Warunkiem uczestnictwa w przetargu jest złożenie pisemnej oferty w terminie do dnia 10 marca 2021 r. do godziny 14.00 (wraz z wpłatą wadium, bagatela: 23.000.000 zł).
Praktyka upadłościowa jest taka, że w przypadku nieskutecznego przetargu można ogłosić kolejny, za cenę odpowiednio niższą.

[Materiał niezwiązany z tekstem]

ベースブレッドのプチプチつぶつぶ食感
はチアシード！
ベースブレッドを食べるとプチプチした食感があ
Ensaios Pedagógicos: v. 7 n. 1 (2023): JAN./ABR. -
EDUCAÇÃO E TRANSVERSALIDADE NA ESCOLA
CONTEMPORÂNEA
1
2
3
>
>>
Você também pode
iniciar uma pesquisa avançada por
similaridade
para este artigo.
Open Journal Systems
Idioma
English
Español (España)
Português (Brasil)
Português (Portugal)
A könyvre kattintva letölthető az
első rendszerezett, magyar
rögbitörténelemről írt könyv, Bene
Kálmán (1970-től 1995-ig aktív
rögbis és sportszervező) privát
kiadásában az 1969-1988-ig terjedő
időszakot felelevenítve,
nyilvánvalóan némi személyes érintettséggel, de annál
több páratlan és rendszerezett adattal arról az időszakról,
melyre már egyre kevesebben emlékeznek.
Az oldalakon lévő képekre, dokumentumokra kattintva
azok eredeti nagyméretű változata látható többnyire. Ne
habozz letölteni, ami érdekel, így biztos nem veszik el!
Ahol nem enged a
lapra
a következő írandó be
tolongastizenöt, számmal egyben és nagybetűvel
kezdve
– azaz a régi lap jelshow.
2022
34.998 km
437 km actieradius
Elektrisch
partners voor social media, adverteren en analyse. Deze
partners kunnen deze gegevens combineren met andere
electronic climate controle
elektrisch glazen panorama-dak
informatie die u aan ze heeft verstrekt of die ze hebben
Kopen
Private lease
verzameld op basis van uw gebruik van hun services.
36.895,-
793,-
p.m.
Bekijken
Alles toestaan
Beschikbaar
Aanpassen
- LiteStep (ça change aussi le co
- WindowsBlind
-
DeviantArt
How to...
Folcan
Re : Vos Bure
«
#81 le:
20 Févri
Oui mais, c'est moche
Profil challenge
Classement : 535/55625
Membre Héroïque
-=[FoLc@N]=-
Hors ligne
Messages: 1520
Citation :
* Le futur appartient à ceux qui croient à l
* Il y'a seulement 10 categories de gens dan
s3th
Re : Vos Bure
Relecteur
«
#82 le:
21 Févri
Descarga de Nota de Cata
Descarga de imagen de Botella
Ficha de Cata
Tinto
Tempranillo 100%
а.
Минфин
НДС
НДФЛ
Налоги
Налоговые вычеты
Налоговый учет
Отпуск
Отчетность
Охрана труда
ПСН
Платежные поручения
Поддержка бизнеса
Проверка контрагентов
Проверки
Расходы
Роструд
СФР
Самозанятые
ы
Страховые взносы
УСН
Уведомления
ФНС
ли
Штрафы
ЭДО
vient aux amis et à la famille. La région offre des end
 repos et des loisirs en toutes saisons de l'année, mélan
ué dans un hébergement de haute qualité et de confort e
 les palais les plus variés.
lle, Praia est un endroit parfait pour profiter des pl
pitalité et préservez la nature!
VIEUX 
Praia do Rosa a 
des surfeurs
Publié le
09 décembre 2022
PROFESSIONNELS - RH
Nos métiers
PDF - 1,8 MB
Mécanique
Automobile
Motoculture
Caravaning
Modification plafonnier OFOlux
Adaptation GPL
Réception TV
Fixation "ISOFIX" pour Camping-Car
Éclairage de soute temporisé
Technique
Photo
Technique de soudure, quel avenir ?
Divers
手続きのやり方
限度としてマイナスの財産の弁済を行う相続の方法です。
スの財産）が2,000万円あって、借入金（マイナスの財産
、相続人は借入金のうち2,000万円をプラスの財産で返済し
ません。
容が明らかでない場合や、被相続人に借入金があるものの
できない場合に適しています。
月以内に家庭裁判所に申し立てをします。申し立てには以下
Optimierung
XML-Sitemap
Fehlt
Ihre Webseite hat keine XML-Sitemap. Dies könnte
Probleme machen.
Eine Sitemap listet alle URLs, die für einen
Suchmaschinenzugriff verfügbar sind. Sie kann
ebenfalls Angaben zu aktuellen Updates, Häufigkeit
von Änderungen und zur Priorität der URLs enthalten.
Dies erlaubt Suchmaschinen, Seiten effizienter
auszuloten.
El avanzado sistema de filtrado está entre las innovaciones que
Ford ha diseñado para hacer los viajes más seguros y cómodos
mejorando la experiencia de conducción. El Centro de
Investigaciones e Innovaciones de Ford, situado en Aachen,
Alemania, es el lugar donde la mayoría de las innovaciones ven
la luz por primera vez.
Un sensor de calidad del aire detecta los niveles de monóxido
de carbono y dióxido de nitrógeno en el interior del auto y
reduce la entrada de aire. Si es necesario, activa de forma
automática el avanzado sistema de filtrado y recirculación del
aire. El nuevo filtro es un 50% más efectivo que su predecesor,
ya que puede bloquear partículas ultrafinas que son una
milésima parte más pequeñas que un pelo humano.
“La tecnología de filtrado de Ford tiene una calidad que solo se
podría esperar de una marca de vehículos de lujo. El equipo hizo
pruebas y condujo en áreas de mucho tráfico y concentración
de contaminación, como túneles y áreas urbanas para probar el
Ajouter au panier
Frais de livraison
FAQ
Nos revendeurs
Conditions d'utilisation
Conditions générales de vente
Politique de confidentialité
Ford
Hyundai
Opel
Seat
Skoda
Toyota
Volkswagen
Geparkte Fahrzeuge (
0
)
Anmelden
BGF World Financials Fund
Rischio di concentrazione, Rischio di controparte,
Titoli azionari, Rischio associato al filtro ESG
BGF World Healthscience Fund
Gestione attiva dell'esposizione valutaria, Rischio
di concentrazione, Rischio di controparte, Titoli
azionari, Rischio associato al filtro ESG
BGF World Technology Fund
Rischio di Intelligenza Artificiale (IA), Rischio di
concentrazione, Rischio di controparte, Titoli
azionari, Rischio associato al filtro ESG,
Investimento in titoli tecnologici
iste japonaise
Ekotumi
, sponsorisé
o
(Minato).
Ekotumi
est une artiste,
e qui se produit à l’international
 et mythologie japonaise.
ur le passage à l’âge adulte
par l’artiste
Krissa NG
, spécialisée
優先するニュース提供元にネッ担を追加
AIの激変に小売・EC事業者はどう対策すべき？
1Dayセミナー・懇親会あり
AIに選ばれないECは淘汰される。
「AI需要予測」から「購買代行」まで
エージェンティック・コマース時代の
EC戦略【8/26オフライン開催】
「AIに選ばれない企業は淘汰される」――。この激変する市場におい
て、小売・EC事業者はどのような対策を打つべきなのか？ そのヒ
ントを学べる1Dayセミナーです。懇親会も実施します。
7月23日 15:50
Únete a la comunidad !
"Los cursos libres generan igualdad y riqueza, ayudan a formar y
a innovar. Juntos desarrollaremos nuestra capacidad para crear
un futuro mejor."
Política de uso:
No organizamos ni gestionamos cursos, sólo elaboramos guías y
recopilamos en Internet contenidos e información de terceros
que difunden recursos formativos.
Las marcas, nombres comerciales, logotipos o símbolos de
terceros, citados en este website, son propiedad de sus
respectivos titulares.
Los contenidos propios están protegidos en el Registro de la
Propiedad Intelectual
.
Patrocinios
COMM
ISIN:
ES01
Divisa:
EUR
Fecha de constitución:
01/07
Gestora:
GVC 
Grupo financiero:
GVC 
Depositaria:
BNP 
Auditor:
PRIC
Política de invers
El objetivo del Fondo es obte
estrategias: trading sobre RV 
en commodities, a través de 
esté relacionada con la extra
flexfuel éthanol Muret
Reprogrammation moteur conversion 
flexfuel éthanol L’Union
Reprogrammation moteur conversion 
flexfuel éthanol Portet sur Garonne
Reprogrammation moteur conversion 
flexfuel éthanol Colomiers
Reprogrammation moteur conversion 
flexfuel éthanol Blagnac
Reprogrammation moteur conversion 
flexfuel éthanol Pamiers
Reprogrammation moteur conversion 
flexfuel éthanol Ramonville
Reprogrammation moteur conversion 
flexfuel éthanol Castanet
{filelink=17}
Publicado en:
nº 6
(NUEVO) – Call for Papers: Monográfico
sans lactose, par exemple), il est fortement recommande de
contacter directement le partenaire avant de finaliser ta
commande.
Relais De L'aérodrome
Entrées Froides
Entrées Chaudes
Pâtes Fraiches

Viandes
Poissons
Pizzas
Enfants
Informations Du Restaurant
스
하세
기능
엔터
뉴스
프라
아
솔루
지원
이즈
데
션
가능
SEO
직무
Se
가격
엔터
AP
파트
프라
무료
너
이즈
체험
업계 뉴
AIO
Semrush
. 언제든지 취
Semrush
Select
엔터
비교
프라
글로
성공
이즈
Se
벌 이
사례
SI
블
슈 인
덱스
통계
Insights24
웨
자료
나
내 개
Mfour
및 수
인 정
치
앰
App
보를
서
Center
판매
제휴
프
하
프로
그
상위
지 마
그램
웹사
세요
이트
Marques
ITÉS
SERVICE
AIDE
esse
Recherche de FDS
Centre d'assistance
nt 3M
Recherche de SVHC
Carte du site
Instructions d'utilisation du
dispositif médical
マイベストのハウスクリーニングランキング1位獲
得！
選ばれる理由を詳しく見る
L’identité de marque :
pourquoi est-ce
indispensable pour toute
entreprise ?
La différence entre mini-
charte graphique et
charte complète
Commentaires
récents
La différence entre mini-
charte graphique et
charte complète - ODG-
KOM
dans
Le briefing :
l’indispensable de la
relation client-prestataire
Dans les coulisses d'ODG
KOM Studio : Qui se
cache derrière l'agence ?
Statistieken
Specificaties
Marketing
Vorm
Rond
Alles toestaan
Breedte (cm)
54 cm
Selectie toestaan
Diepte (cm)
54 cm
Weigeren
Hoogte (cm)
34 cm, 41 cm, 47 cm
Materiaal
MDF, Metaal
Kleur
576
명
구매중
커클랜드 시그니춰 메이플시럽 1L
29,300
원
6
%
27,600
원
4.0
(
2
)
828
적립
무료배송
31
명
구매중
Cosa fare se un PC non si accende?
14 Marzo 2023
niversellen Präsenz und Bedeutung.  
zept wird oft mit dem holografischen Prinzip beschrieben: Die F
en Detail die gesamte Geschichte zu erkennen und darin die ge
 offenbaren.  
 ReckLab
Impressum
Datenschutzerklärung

Pozostaje pytanie, jaka rzeczywiście będzie cena rynkowa tego przedsiębiorstwa.
Zobaczymy…
LISTA WIERZYCIELI ST3 OFFSHORE
Wierzycieli można podzielić na 4 grupy:
- 400 kontrahentów na łączną kwotę wierzytelności około 55.000.000 zł;
- spółki Grupy Mars (współwłaściciela upadłej) – łączna wierzytelność nieco niższa, ale też w granicach 50.000.000 zł (kwestionowany jest jednak w tym przypadku tytuł prawny tych wierzytelności, którymi miały być pożyczki, unieważnione przez sędziego komisarza w grudniu 2019 r. – osobiście opowiadam się właśnie za takim rozstrzygnięciem, a to sprawia, że spółki Grupy Mars nie będą uprzywilejowanymi wierzycielami i staną w jednej linii z pozostałymi);
- częściowy zwrot dotacji (w kwocie ponad 40.000.000 zł) z uwagi na brak trwałości projektu unijnego (ostatecznie kwota ta jest niższa od prognozowanej, uwzględnia proporcjonalny czas trwania projektu);
- koszty postępowania upadłościowego i wierzytelności pracownicze – 15.000.000 zł.
Wartości te nie uwzględniają należności ubocznych (w tym odsetek) i oczywiście mają wstępny charakter.
Czekamy bowiem nadal na oficjalne zatwierdzenie listy wierzytelności.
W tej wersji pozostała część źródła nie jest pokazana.